--- START ---
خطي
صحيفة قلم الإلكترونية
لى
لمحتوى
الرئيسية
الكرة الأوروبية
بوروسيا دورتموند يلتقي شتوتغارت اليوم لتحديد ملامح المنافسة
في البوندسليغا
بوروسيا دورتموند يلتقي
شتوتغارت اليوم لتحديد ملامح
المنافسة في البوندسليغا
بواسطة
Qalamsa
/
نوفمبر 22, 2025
--- END ---
--- START ---
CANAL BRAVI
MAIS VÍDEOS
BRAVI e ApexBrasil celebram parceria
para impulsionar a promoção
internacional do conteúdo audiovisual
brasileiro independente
--- END ---
--- START ---
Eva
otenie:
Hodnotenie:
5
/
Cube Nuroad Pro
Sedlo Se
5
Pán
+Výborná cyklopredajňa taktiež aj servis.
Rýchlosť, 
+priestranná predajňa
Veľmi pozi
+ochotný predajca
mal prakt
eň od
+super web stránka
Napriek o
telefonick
--- END ---
**Aim of the exercise**
Would you show each line of the material above that contains the string "المنافسة"?

**Answer for this exercise**
بوروسيا دورتموند يلتقي شتوتغارت اليوم لتحديد ملامح المنافسة
المنافسة في البوندسليغا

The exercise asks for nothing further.